Sunday, July 20, 2014

Will I Ever Be Healed? (No pics)

Most people going through TSW have used Topical Steroids for a long period of time.  Years... DECADES.  Most of us have no idea what it's like to have normal functioning skin because we've been reliant on TS for so long and our skin no longer functions like normal skin.  The rotten, flarey, itchy, OVER-sensitive skin becomes your normal.

I've been withdrawing for 141 days.  I've healed a LOT but still have a ways to go.  I'm in the phase now where my skin is CONSTANTLY a flaky, itchy, red mess.  It's not oozy and "woundy" looking anymore, but it's just a mess.  On top of it being unsightly and obnoxious, it's also SUPER HYPER OVER CRAZY sensitive!  I have to wear long sleeves the majority of the time because if anything (and i mean ANYTHING) touches where I'm broken out, it will flare up and welt and be uncontrollably itchy.  I've also started having food intolerances to food I was never allergic to.  I had a HORRIBLE reaction to sweet potatoes the other day to the point my husband had to come home.  It's so frustrating.  Oh, and did I mention that putting WATER on my skin sends it into an ITCHY, BURNING, UNCOMFORTABLE mess for about 20 minutes!?  WATER BURNS ME.  OVER IT.  Moisturizer of any kind is no better.

At 141 days, I'm tired.  I'm over this hell and ready for the next chapter.  I'm ready to go swimming and leave my house at the drop of a hat.  I'm ready to go on a date.  I'm ready to feel pretty.  "But you ARE beautiful, jen!"  While I understand that you believe this, I don't feel it at the moment.  Wait, let me be clear, my soul feels beautiful, my face does not!  Kiiiinda hard to feel beautiful when you have no eyebrows and your skin is red, inflamed, and flaky.  It's gross.  It's ugly.  You feel it ALL THE TIME.  And the heat makes it unbearable.  

Anyway, not writing this for a pity party, just letting some things go.  At the moment I feel like I'm never going to be healed.  Like I'm never going to have a normal life.  I'm never going to be able to take my kids to the pool or to the park or anywhere without PLANNING THE HELL AHEAD.  It's beyond prison at this point. To be tethered so closely to your house, unable to leave it most of the time, is sad.

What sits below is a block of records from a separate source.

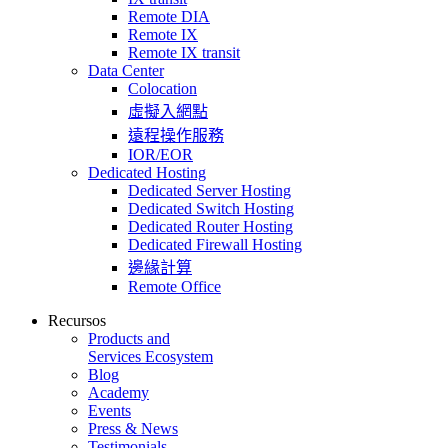
Remote DIA
Remote IX
Remote IX transit
Data Center
Colocation
虛擬入網點
遠程操作服務
IOR/EOR
Dedicated Hosting
Dedicated Server Hosting
Dedicated Switch Hosting
Dedicated Router Hosting
Dedicated Firewall Hosting
邊緣計算
Remote Office
Recursos
Products and
Services Ecosystem
Blog
Academy
Events
Press & News
Testimonials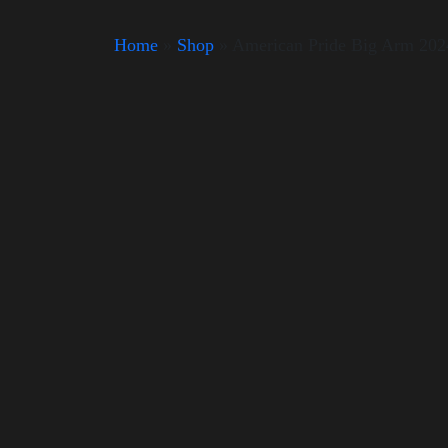
Home
»
Shop
»
American Pride Big Arm 202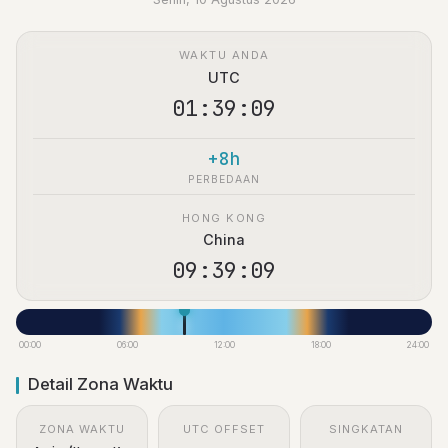
WAKTU ANDA
UTC
01:39:10
+8h
PERBEDAAN
HONG KONG
China
09:39:10
00:00
06:00
12:00
18:00
24:00
Detail Zona Waktu
ZONA WAKTU
UTC OFFSET
SINGKATAN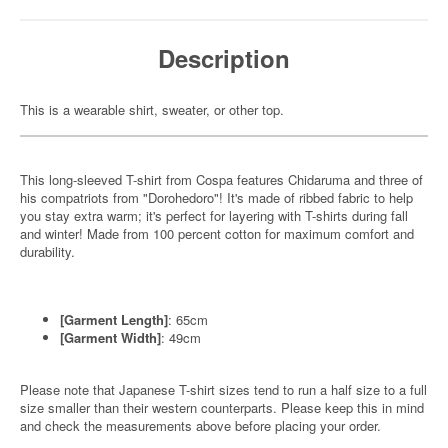
Description
This is a wearable shirt, sweater, or other top.
This long-sleeved T-shirt from Cospa features Chidaruma and three of
his compatriots from "Dorohedoro"! It's made of ribbed fabric to help
you stay extra warm; it's perfect for layering with T-shirts during fall
and winter! Made from 100 percent cotton for maximum comfort and
durability.
[Garment Length]
: 65cm
[Garment Width]
: 49cm
Please note that Japanese T-shirt sizes tend to run a half size to a full
size smaller than their western counterparts. Please keep this in mind
and check the measurements above before placing your order.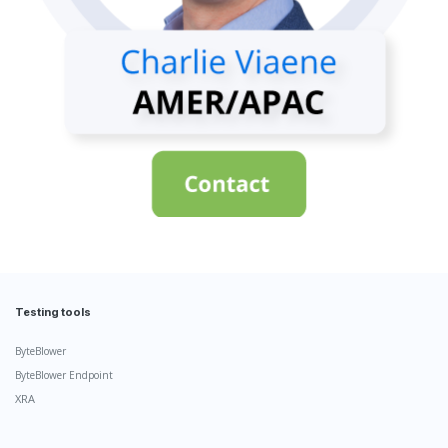
Testing tools
ByteBlower
ByteBlower Endpoint
XRA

Hoping for a break.  Normal skin to make me feel like there's hope ahead.  

On a positive note, my energy is coming back and I'm starting to have stamina to go and do things!  That's good.


  1. Jen,

    Your post remind me of what I felt exactly over my past 2 years of hell. I was in such a bad state that you can't even imagine, and I thought I would never recover.

    Things started to change only when I started to seriously take stock of my life, especially on the things that I can control vs the thing that I can't. I thought - if my skin is going to be like this for the rest of my life, can I be a happier version of myself and have more control over the things in my life?

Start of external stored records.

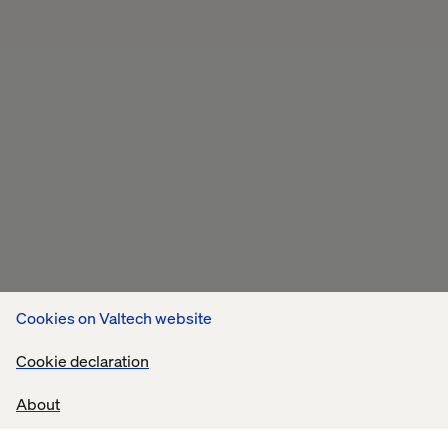
Cookies on Valtech website
Cookie declaration
About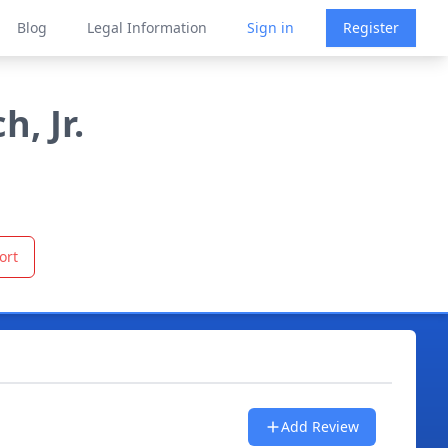
Blog
Legal Information
Sign in
Register
, Jr.
ort
Add Review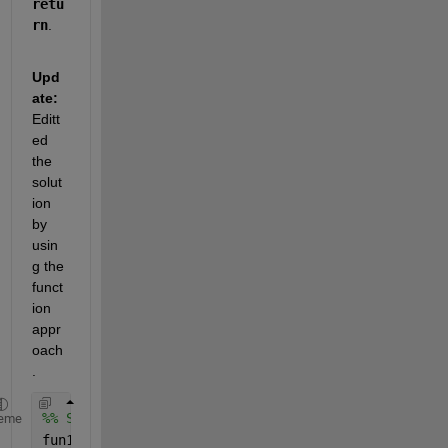
retu
rn
. 
Upd
ate:
Editt
ed 
the 
solut
ion 
by 
usin
g the 
funct
ion 
appr
oach
.
%% Solving Stage A Problem first
eme
fun1 = @problem1;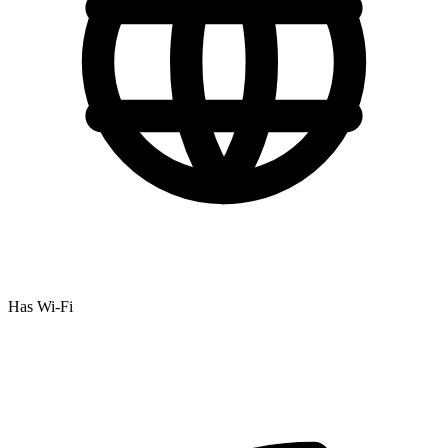
Has Wi-Fi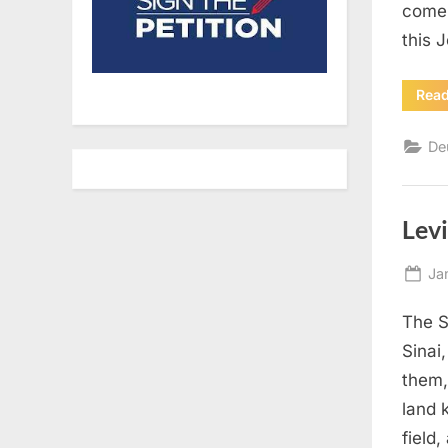
come 
this 
Rea
De
Levi
Po
Ja
on
The S
Sinai
them,
land 
field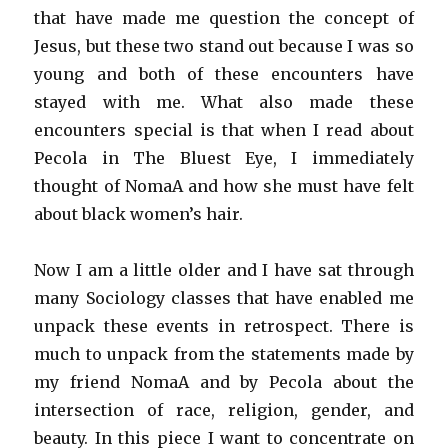
that have made me question the concept of
Jesus, but these two stand out because I was so
young and both of these encounters have
stayed with me. What also made these
encounters special is that when I read about
Pecola in The Bluest Eye, I immediately
thought of NomaA and how she must have felt
about black women’s hair.
Now I am a little older and I have sat through
many Sociology classes that have enabled me
unpack these events in retrospect. There is
much to unpack from the statements made by
my friend NomaA and by Pecola about the
intersection of race, religion, gender, and
beauty. In this piece I want to concentrate on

    Once my perspective changed, everything changed. My skin is no doubt the the beneficiary of having a good positive mindset, among other lifestyle changes that I can control and influence.

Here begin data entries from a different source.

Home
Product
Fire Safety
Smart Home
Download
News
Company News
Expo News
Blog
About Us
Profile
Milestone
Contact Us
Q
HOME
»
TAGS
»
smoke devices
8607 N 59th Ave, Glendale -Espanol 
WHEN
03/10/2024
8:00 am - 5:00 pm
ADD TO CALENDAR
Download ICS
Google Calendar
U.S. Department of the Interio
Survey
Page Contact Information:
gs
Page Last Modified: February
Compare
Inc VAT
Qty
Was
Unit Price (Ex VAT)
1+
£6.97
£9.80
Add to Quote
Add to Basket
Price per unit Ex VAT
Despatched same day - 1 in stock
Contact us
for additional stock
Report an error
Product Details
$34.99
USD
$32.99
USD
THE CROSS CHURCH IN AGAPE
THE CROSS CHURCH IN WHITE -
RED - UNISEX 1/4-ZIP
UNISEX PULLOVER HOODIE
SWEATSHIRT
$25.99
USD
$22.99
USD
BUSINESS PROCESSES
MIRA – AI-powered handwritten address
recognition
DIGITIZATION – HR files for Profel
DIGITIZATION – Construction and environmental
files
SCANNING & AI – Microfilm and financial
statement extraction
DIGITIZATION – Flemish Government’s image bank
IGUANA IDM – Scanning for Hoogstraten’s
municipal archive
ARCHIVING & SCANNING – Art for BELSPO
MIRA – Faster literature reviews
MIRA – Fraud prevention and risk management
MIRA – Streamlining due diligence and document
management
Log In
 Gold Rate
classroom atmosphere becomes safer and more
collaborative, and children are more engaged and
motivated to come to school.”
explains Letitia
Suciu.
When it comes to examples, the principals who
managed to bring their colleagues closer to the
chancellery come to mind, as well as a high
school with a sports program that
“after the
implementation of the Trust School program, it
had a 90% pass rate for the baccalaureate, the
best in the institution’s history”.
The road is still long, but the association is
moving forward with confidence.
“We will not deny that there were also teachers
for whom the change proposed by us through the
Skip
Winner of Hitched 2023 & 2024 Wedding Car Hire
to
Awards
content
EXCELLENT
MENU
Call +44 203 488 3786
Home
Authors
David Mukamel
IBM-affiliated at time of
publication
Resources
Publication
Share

    Hope this helps. Sometimes it helps to not pay attention too much on your skin, but focus on other stuff to take away the negative attention and energy.

    Leslie C
    Founder of
    Personal blog at

  2. Oh Jen, I feel your pain right now. Im feeling the same way at the moment. When does it get better?!

  3. Hi Jen.
    I've been off steroid creams now for ten years - it took 6 years to become flare-up free, a diet change and my husband developing Axhilirit natural products for me that is assisting other sufferers around the world as well.
    Last week we visited a friend that started with our cream on her hands about six months ago. Her hands are clear and do not give her any more problems, but her legs are so severe that the dermatologist did a biopsy!
    She complained that she had spent $500 already on her shins and I asked her why she did not use our cream to assist with the withdrawal of the steroids instead of continuing with applying the medicated ointments.
    She stared at me in shock, stating that she never thought of it.
    With her hands being clear, she was so focused on treating her legs the traditional way that she forgot that her hands used to be just as bad.
    It takes time for people to adjust to alternative methods of treatment.
    One thing I have realized is that most people, once healed, forget quickly where they came from and do not assist other sufferers in their search for relief and eventual clear skin.
    My own journey with eczema took almost 40 years. Now I am comfortable in my skin but cry whenever I see people with a similar condition.